- İske Bua Location within Tatarstan
- Country: Russia
- Region: Tatarstan
- District: Qaybıç District
- Time zone: UTC+3:00

= İske Bua =

İske Bua (Иске Буа) is a rural locality (a selo) in Qaybıç District, Tatarstan. The population was 21 as of 2010.

== Geography ==
İske Bua is located 35 km southwest of Olı Qaybıç, district's administrative centre, and 140 km southwest of Qazan, republic's capital, by road.

== History ==
The village was established in the 17th century.

From 18th to the first half of the 19th centuries village's residents belonged to the social estate of state peasants.

By the beginning of the twentieth century, village had a small shop.

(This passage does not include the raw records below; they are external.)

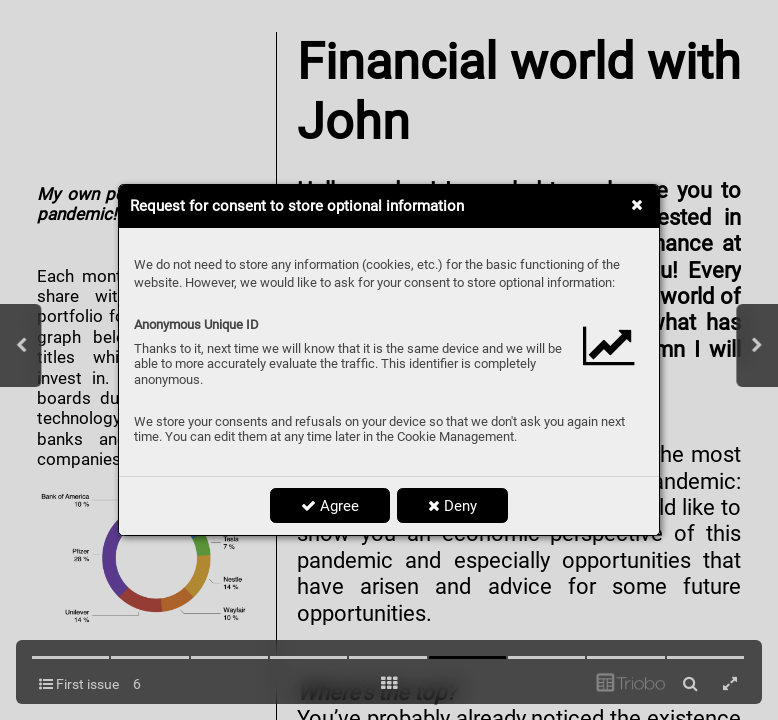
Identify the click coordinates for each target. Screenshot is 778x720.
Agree (330, 506)
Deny (452, 506)
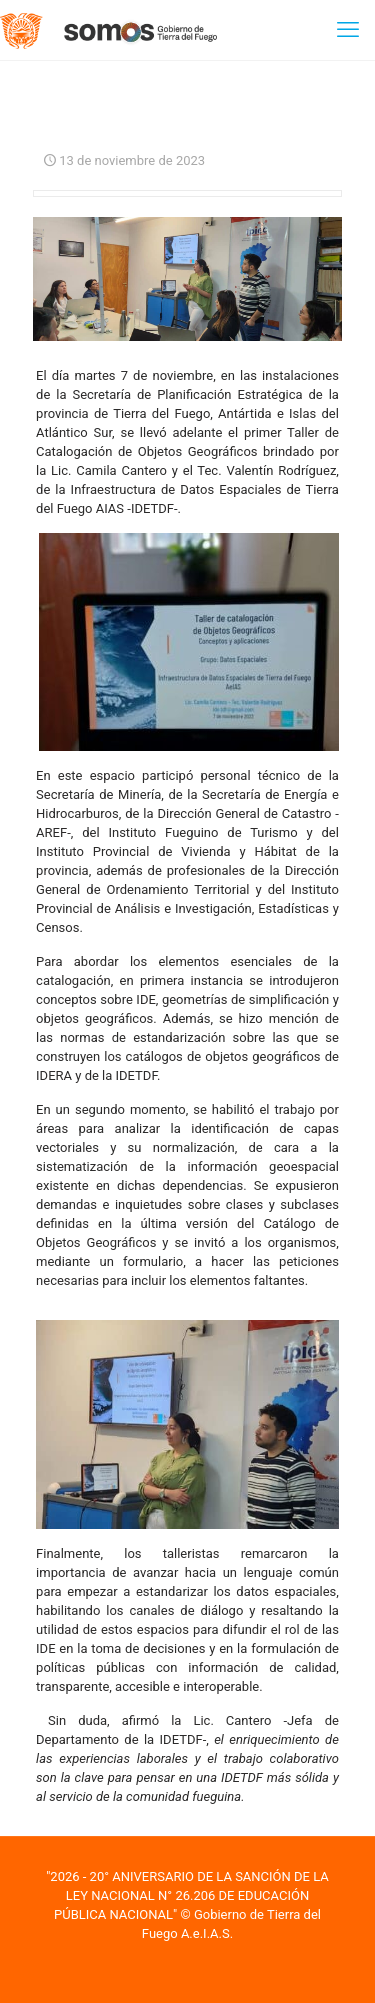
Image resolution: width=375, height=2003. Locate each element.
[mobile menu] (348, 30)
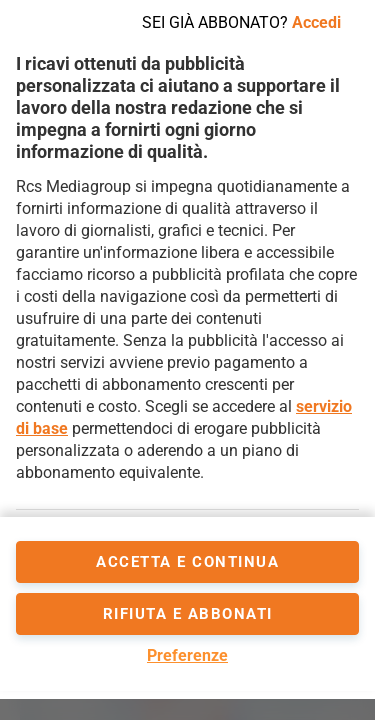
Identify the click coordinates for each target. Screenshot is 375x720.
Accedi (316, 22)
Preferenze (187, 655)
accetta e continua (187, 562)
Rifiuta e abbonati (188, 614)
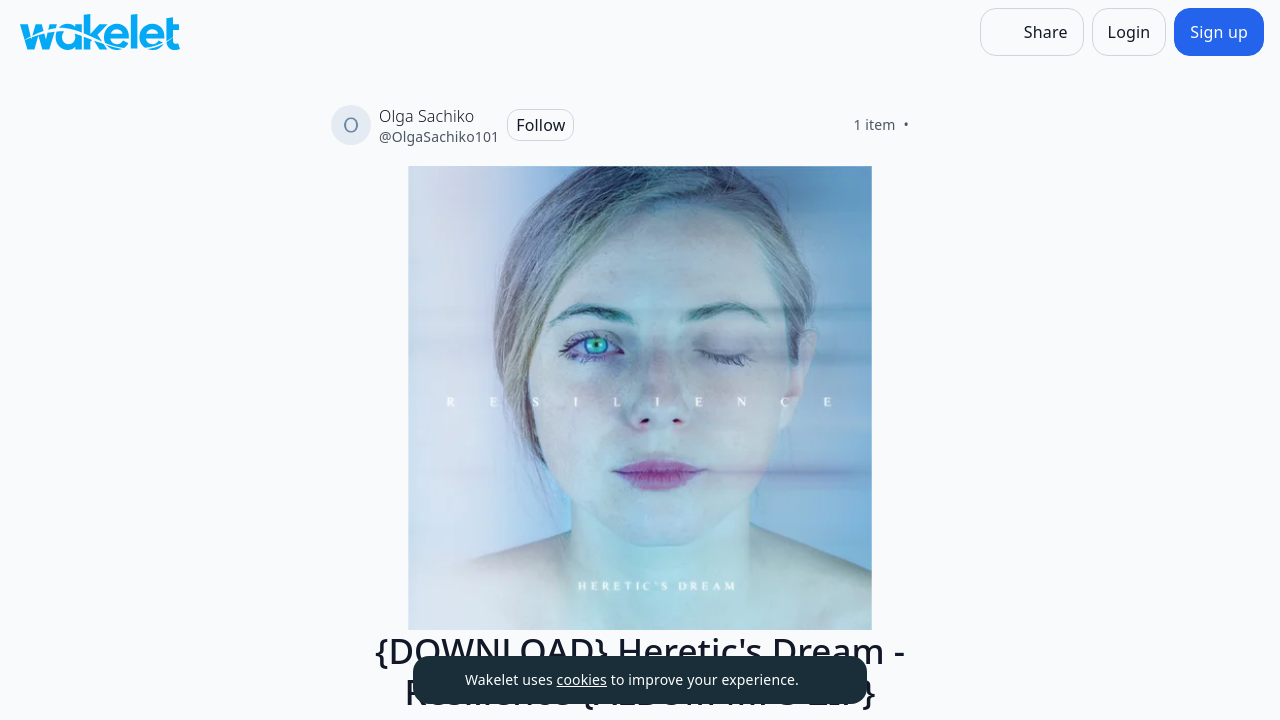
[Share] (1032, 32)
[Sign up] (1219, 32)
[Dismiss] (827, 680)
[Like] (933, 125)
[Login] (1129, 32)
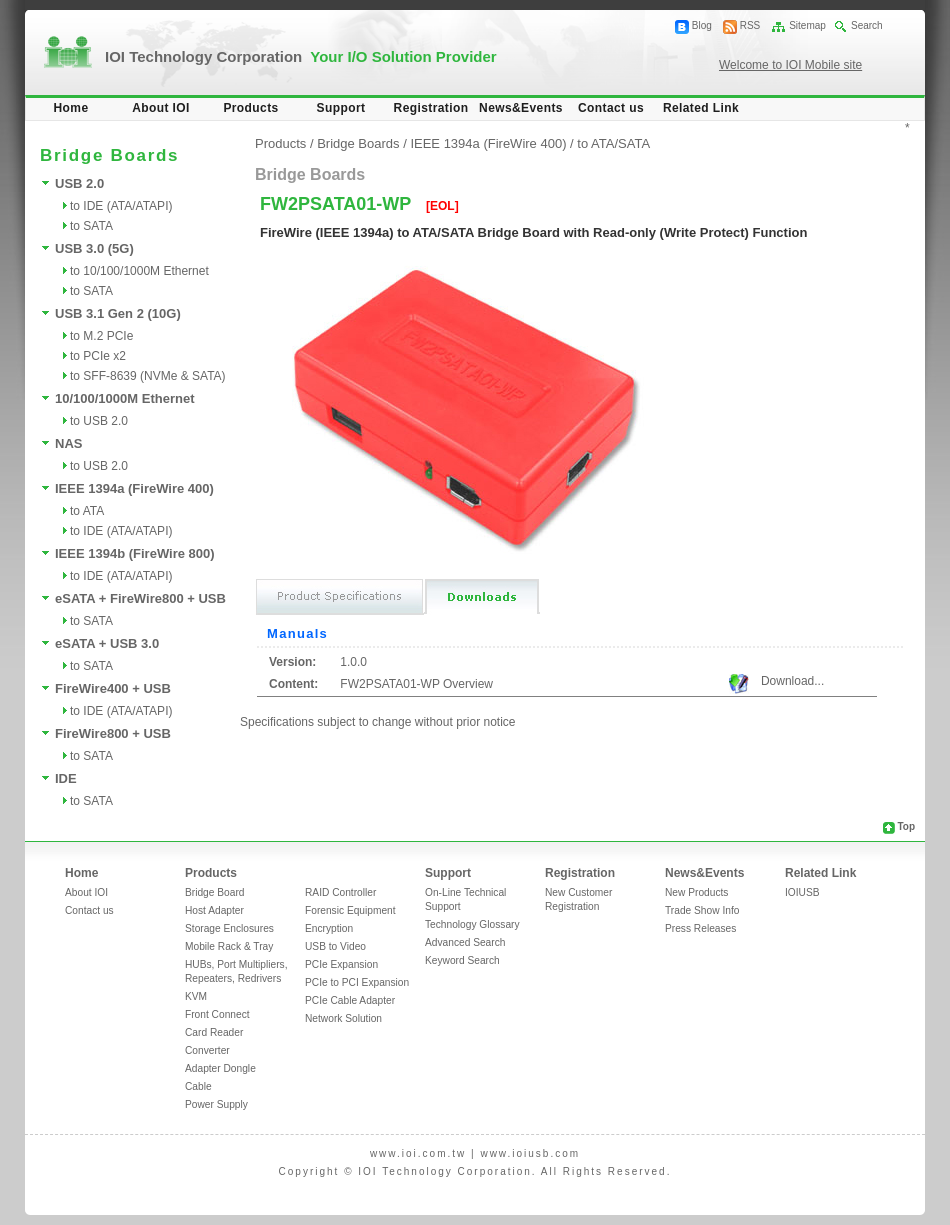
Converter (207, 1050)
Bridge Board (214, 892)
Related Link (701, 108)
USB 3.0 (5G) (94, 248)
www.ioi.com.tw (418, 1153)
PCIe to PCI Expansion (357, 982)
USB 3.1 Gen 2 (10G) (118, 313)
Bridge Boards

Before the creation of the Tatar ASSR in 1920 was a part of Täteş Uyezd of Qazan Governorate. Since 1920 was a part of Tatar ASSR's Täteş (1921–1922) and Zöyä (1922–1927) cantons; after the creation of districts in Tatar ASSR (Tatarstan) in Qaybıç (Ölcän in 1927) (1927–1944), Külle İl (1944–1956), Qaybıç (1956–1963), Bua (1963–1964), Apas (1964–1991) and Qaybıç districts.